En segundo lugar, porque el juicio sobre el pasado es el juicio de misericordia de la Madre Iglesia. El Papa, al pedir perdón a Dios por acontecimientos de ayer, lo hace solidarizándose con los hermanos que fueron víctimas del pecado en el pasado, no irguiéndose con soberbia por encima de ellos. La Iglesia es la misma ayer, hoy y siempre: es un sujeto absolutamente único en el acontecer humano, dice la Comisión Teológica. Todas las generaciones estamos unidas en la Iglesia en una especial comunión en Cristo. A Cristo pedimos perdón para todos. De Él obtenemos también la gracia para todos. No es esto fácil de comprender para nuestras mentes individualistas de hoy acostumbradas a pensar que cada uno carga en soledad con sus culpas, igual que disfruta de sus logros. Es verdad que la responsabilidad es, en el fondo, de las personas. Pero las personas no son islas aisladas en el océano. Los dogmas del pecado original y de la salvación vicaria de Cristo para todos nos lo recuerdan.

Sin duda nuestros hermanos de mañana pedirán también perdón para nosotros. No hemos de caer en la soberbia de presumir que no será así. Ello no le asusta al Papa para no pedir perdón a Dios por lo que ayer y hoy ha sido puesto como obstáculo en el camino del Evangelio. Tampoco se enreda en hacer cuentas sobre el número de los ajusticiados o maltratados en sus derechos. Es cierto que, para liberarnos de mitos y leyendas, hay que establecer la verdad de los hechos. Pero lo que el Papa considera prioritario en este momento jubilar es que los hechos se dejen juzgar por la Verdad. Un juicio que lleva consigo, no cabe duda, la experiencia de la cruz. Pero ¿no es de la Cruz de donde nos viene la salvación?

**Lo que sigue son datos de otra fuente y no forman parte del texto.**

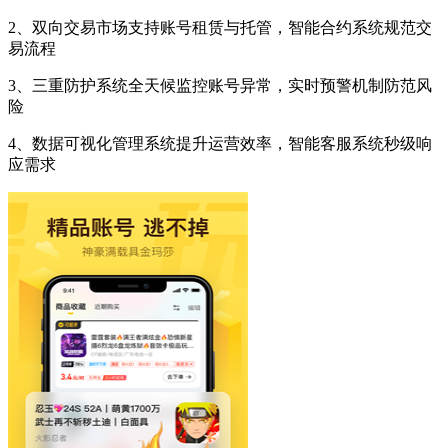
2、双向交易市场支持账号租赁与托管，智能合约系统规范交
易流程
3、三重防护系统全天候监控账号异常，实时预警机制防范风
险
4、数据可视化管理系统提升运营效率，智能客服系统秒级响
应需求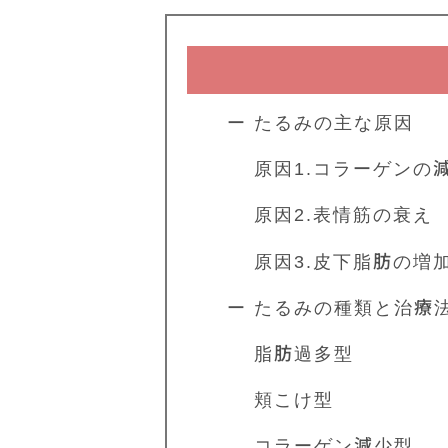
ー たるみの主な原因
原因1.コラーゲンの
原因2.表情筋の衰え
原因3.皮下脂肪の増
ー たるみの種類と治療
脂肪過多型
頬こけ型
コラーゲン減少型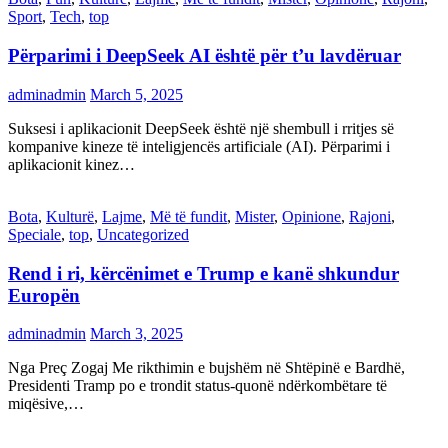
Sport
,
Tech
,
top
Përparimi i DeepSeek AI është për t’u lavdëruar
adminadmin
March 5, 2025
Suksesi i aplikacionit DeepSeek është një shembull i rritjes së
kompanive kineze të inteligjencës artificiale (AI). Përparimi i
aplikacionit kinez…
Bota
,
Kulturë
,
Lajme
,
Më të fundit
,
Mister
,
Opinione
,
Rajoni
,
Speciale
,
top
,
Uncategorized
Rend i ri, kërcënimet e Trump e kanë shkundur
Europën
adminadmin
March 3, 2025
Nga Preç Zogaj Me rikthimin e bujshëm në Shtëpinë e Bardhë,
Presidenti Tramp po e trondit status-quonë ndërkombëtare të
miqësive,…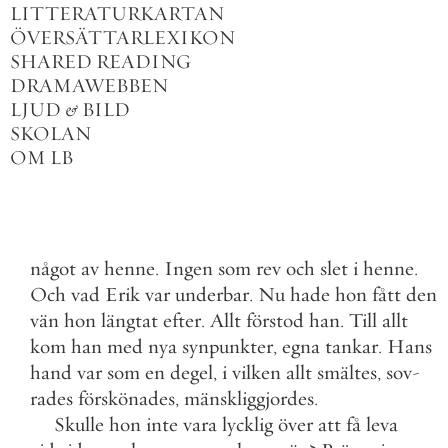
LITTERATURKARTAN
ÖVERSÄTTARLEXIKON
SHARED READING
DRAMAWEBBEN
LJUD
&
BILD
SKOLAN
OM LB
något
av
henne
.
Ingen
som
rev
och
slet
i
henne
.
Och
vad
Erik
var
underbar
.
Nu
hade
hon
fått
den
vän
hon
längtat
efter
.
Allt
förstod
han
.
Till
allt
kom
han
med
nya
synpunkter
,
egna
tankar
.
Hans
hand
var
som
en
degel
,
i
vilken
allt
smältes
,
sov
-
rades
förskönades
,
mänskliggjordes
.
Skulle
hon
inte
vara
lycklig
över
att
få
leva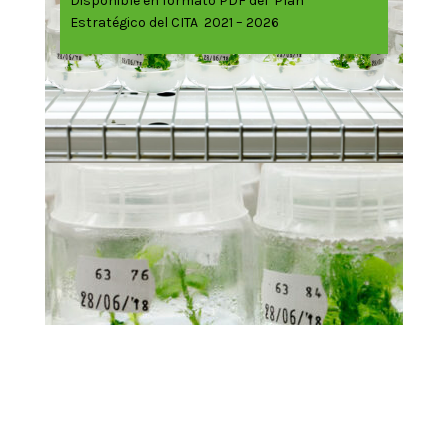
Disponible en formato PDF del Plan
Estratégico del CITA 2021 – 2026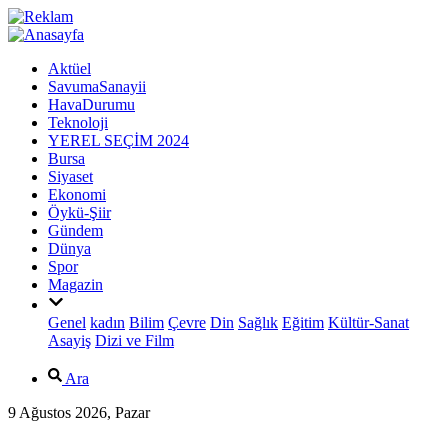
Aktüel
SavumaSanayii
HavaDurumu
Teknoloji
YEREL SEÇİM 2024
Bursa
Siyaset
Ekonomi
Öykü-Şiir
Gündem
Dünya
Spor
Magazin
Genel
kadın
Bilim
Çevre
Din
Sağlık
Eğitim
Kültür-Sanat
Asayiş
Dizi ve Film
Ara
9 Ağustos 2026, Pazar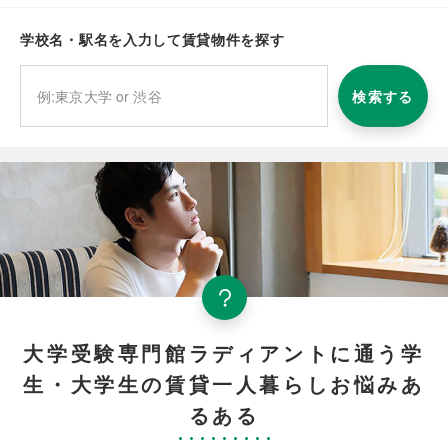
学校名・駅名を入力して賃貸物件を探す
検索する
大学受験専門館ラディアントに通う学
生・大学生の賃貸一人暮らしお悩みあ
るある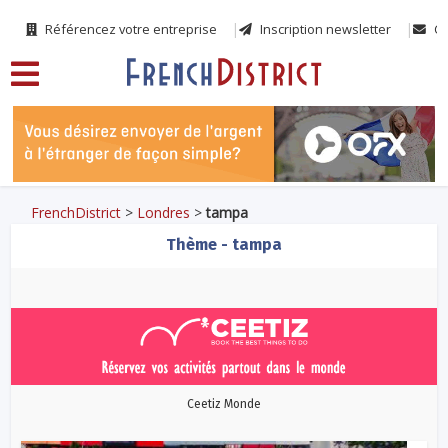
Référencez votre entreprise
Inscription newsletter
Co
FrenchDistrict
>
Londres
>
tampa
Thème - tampa
Ceetiz Monde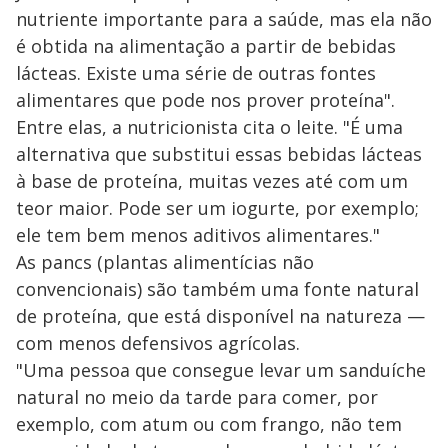
nutriente importante para a saúde, mas ela não
é obtida na alimentação a partir de bebidas
lácteas. Existe uma série de outras fontes
alimentares que pode nos prover proteína".
Entre elas, a nutricionista cita o leite. "É uma
alternativa que substitui essas bebidas lácteas
à base de proteína, muitas vezes até com um
teor maior. Pode ser um iogurte, por exemplo;
ele tem bem menos aditivos alimentares."
As pancs (plantas alimentícias não
convencionais) são também uma fonte natural
de proteína, que está disponível na natureza —
com menos defensivos agrícolas.
"Uma pessoa que consegue levar um sanduíche
natural no meio da tarde para comer, por
exemplo, com atum ou com frango, não tem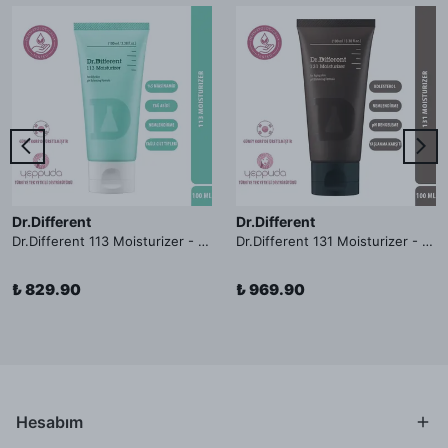
Dr.Different
Dr.Different
Dr.Different 113 Moisturizer - Yağlı ve Hassas Cilt Tipleri İçin Yağ Asidi İçerikli Nemlendirici Krem
Dr.Different 131 Moisturizer - Yaşlanma ve Kırışıklık Karşıtı Kolesterol İçerikli Nemlendirici Krem
₺ 829.90
₺ 969.90
Hesabım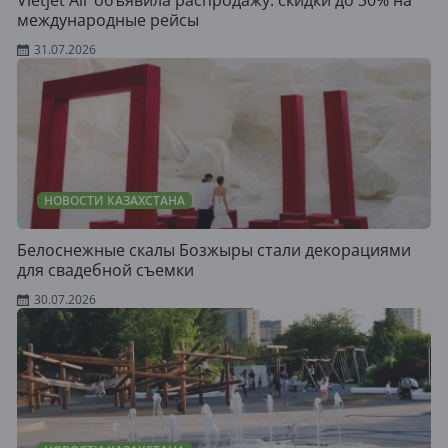
Vietjet Air объявила распродажу: скидки до 30% на
международные рейсы
31.07.2026
НОВОСТИ КАЗАХСТАНА
Белоснежные скалы Бозжыры стали декорациями
для свадебной съемки
30.07.2026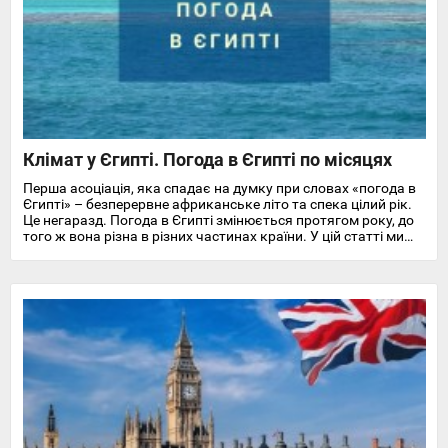
Клімат у Єгипті. Погода в Єгипті по місяцях
Перша асоціація, яка спадає на думку при словах «погода в
Єгипті» – безперервне африканське літо та спека цілий рік.
Це негаразд. Погода в Єгипті змінюється протягом року, до
того ж вона різна в різних частинах країни. У цій статті ми
докладно розповімо про особливості клімату та температуру
повітря та води в Єгипті на найпопулярніших курортах
Червоного моря.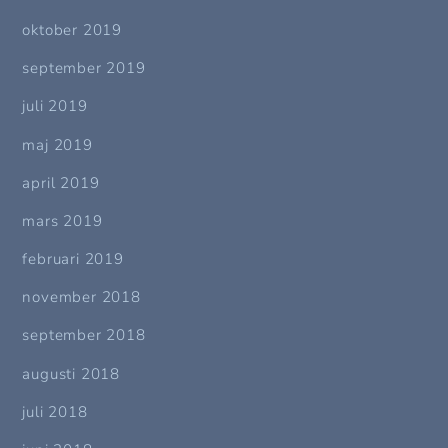
oktober 2019
september 2019
juli 2019
maj 2019
april 2019
mars 2019
februari 2019
november 2018
september 2018
augusti 2018
juli 2018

No temamos seguir al Papa en el camino de la verdadera y humilde penitencia. Como él repite: Perdonemos y pidamos perdón. Los tiempos están maduros para ello. A cada generación se le otorga una gracia y se le encarga una tarea. La purificación de la memoria, novedad de las celebraciones jubilares del año 2000 introducida proféticamente por Juan Pablo II, abrirá nuevos caminos al Evangelio en el próximo milenio.